**Required action**
Starting with the first line and ending with the one that holds "This screenshot has", retype the entries exactly.

**Data records**
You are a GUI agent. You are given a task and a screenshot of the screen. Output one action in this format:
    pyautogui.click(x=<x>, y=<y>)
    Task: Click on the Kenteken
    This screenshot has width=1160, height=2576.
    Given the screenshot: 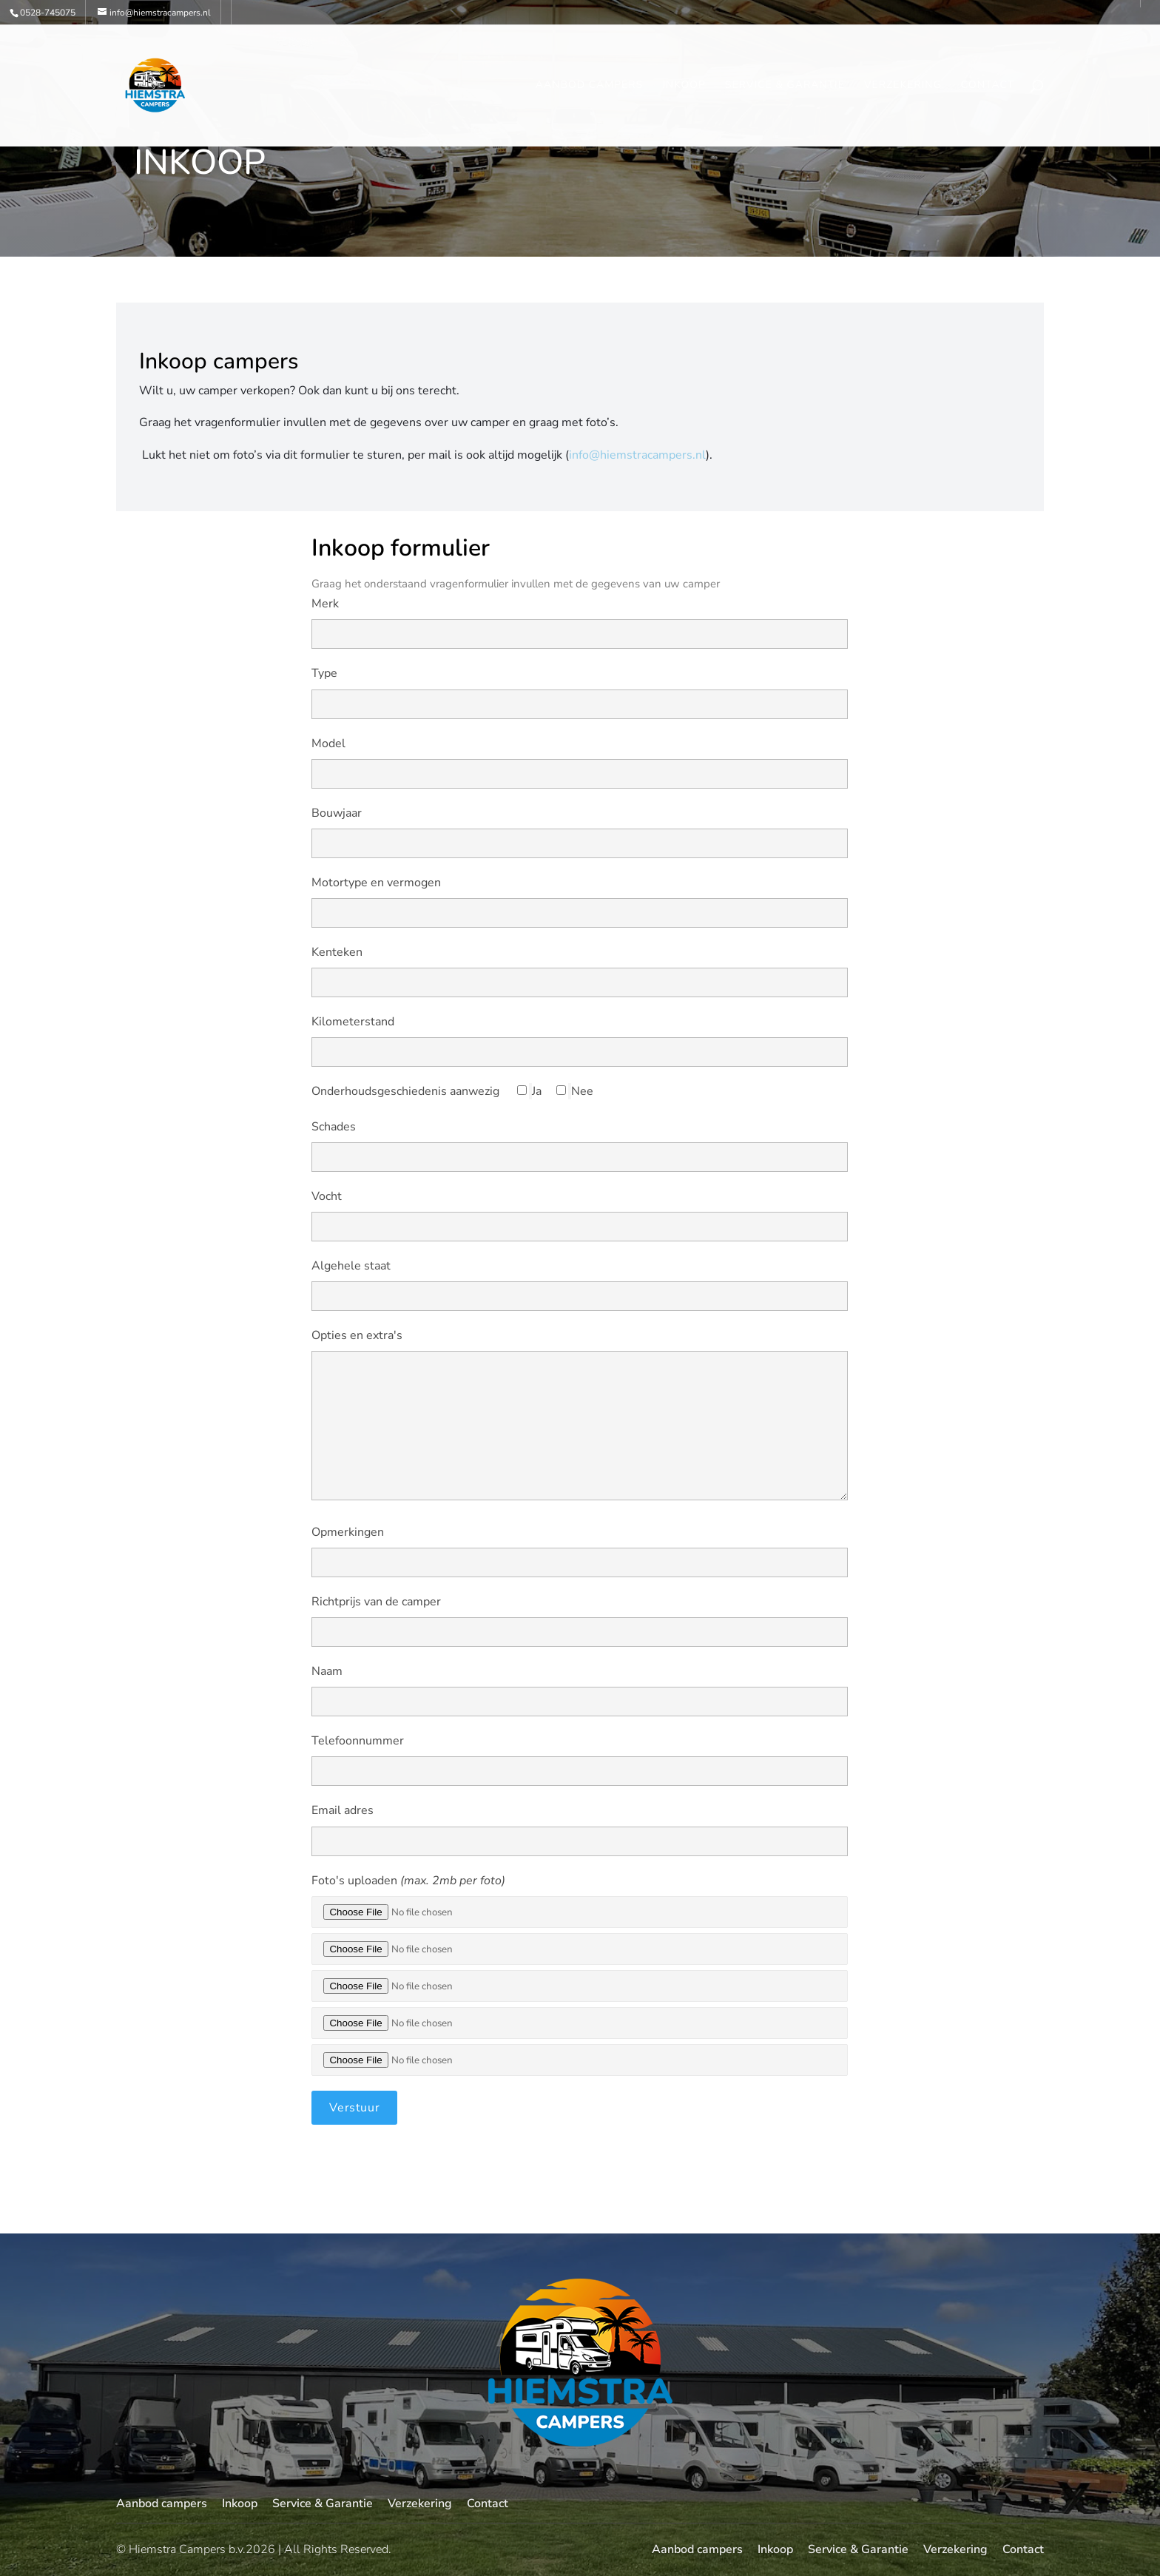 What is the action you would take?
    pyautogui.click(x=336, y=952)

**The answer**
You are a GUI agent. You are given a task and a screenshot of the screen. Output one action in this format:
    pyautogui.click(x=<x>, y=<y>)
    Task: Click on the Kenteken
    This screenshot has width=1160, height=2576.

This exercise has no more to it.